• [Brief]: Count every line below that contains "الضجيج", then state the total with no other output.

• [Given records]:
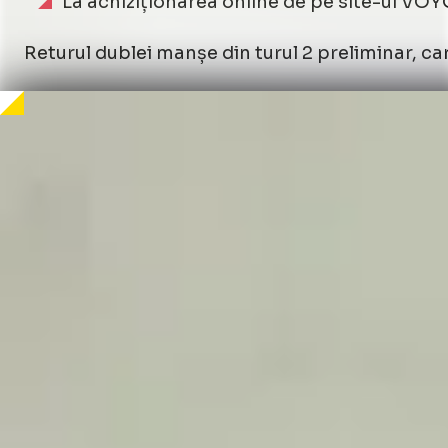
La achiziționarea online de pe site-ul VOY
Returul dublei manșe din turul 2 preliminar, car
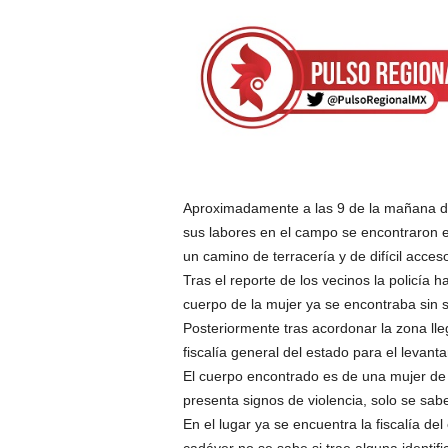
Aproximadamente a las 9 de la mañana de
sus labores en el campo se encontraron e
un camino de terracería y de difícil acces
Tras el reporte de los vecinos la policía
cuerpo de la mujer ya se encontraba sin s
Posteriormente tras acordonar la zona lleg
fiscalía general del estado para el levan
El cuerpo encontrado es de una mujer d
presenta signos de violencia, solo se sa
En el lugar ya se encuentra la fiscalía d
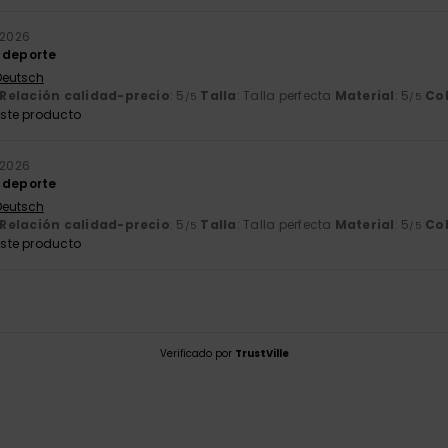
o 2026
 deporte
 Deutsch
Relación calidad-precio
: 5
Talla
: Talla perfecta
Material
: 5
Co
/5
/5
ste producto
o 2026
 deporte
 Deutsch
Relación calidad-precio
: 5
Talla
: Talla perfecta
Material
: 5
Co
/5
/5
ste producto
Verificado por
TrustVille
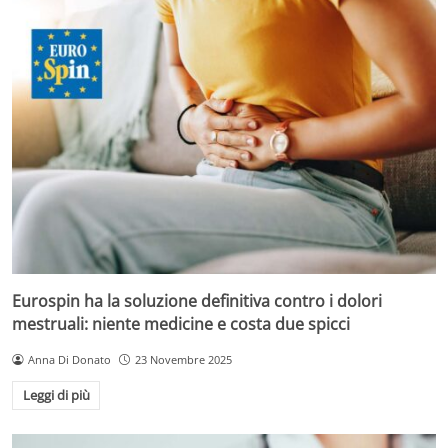
Eurospin ha la soluzione definitiva contro i dolori
mestruali: niente medicine e costa due spicci
Anna Di Donato
23 Novembre 2025
Leggi di più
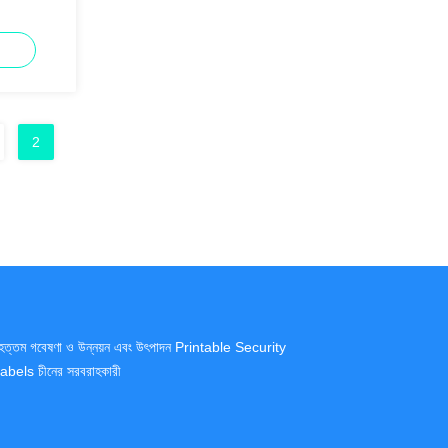
2
ৃহত্তম গবেষণা ও উন্নয়ন এবং উৎপাদন Printable Security
abels চীনের সরবরাহকারী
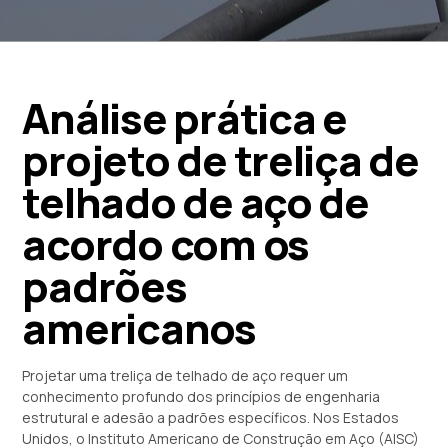
Análise prática e
projeto de treliça de
telhado de aço de
acordo com os
padrões
americanos
Projetar uma treliça de telhado de aço requer um
conhecimento profundo dos princípios de engenharia
estrutural e adesão a padrões específicos. Nos Estados
Unidos, o Instituto Americano de Construção em Aço (AISC)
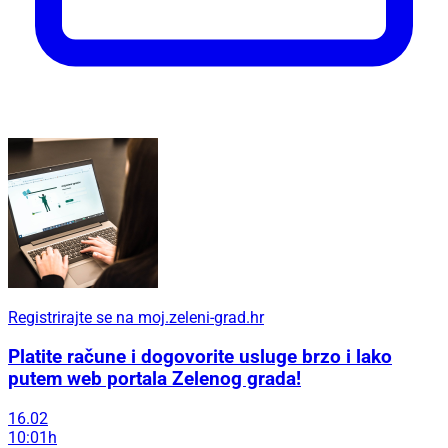
Registrirajte se na moj.zeleni-grad.hr
Platite račune i dogovorite usluge brzo i lako
putem web portala Zelenog grada!
16.02
10:01h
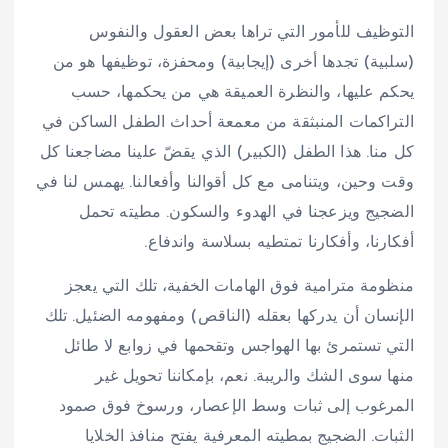
التوظيف للأمور التي تراها بعض العقول والنفوس
(سلبية) تجدها أخرى (إيجابية) ومحفزة، توظيفها هو من
يحكم عليها، والنظرة العميقة هي من يحكمها، حسب
التراكمات المنبثقة من معمعة أحداث الطفل الساكن في
كل منا. هذا الطفل (الكبير) الذي يقضّ علينا مضاجعنا كل
وقت وحين، ويتنامى مع كل أقوالنا وأفعالنا. يهمس لنا في
الضجيج ويزعجنا في الهدوء والسكون. مطيته تحمل
أفكارنا، وأفكارنا تمتطيه بسلاسة واندفاع.
منظومة مترامية فوق الهامات الخفية، تلك التي يعجز
الإنسان أن يدركها بعقله (الناقص) ومفهومه الضئيل. تلك
التي تستمرئ بها الهواجس وتقحمها في زوابع لا طائل
منها سوى الشك والريبة. نعم، بإمكاننا تحويل غير
المرغوب إلى ثبات وسط الإعصار، ورسوخ فوق صمود
الثبات. الضجيج بمطيته المعرفية يفتح منافذ الخلايا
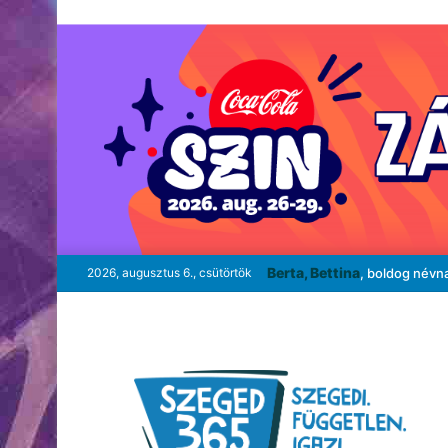
Berta, Bettina
2026, augusztus 6., csütörtök
, boldog névn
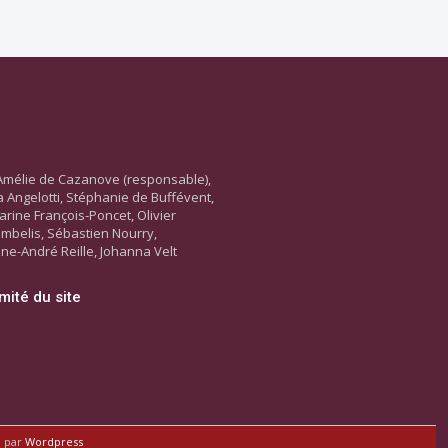
Amélie de Cazanove (responsable),
ara Angelotti, Stéphanie de Buffévent,
arine François-Poncet, Olivier
ambelis, Sébastien Nourry,
ne-André Reille, Johanna Velt
mité du site
é par
Wordpress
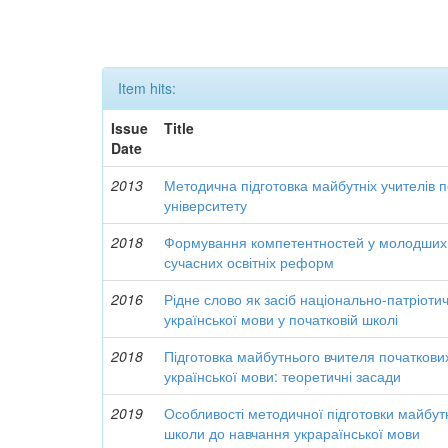
Item hits:
Issue
Title
Date
2013
Методична підготовка майбутніх учителів 
університету
2018
Формування компетентностей у молодших ш
сучасних освітніх реформ
2016
Рідне слово як засіб національно-патріоти
української мови у початковій школі
2018
Підготовка майбутнього вчителя початкови
української мови: теоретичні засади
2019
Особливості методичної підготовки майбутн
школи до навчання украраїнської мови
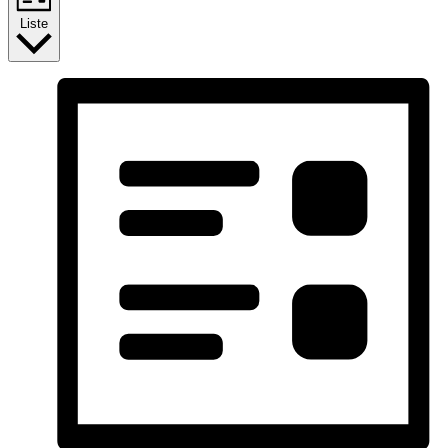
Liste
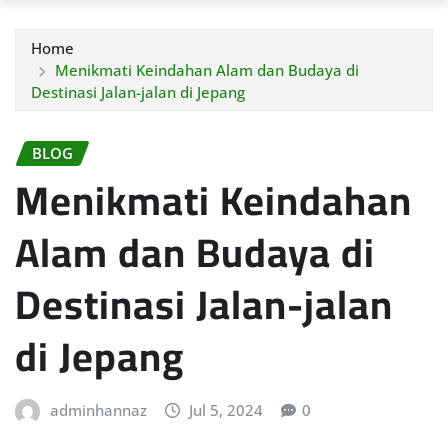
Home
Menikmati Keindahan Alam dan Budaya di
Destinasi Jalan-jalan di Jepang
BLOG
Menikmati Keindahan
Alam dan Budaya di
Destinasi Jalan-jalan
di Jepang
adminhannaz
Jul 5, 2024
0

• [Result]: 2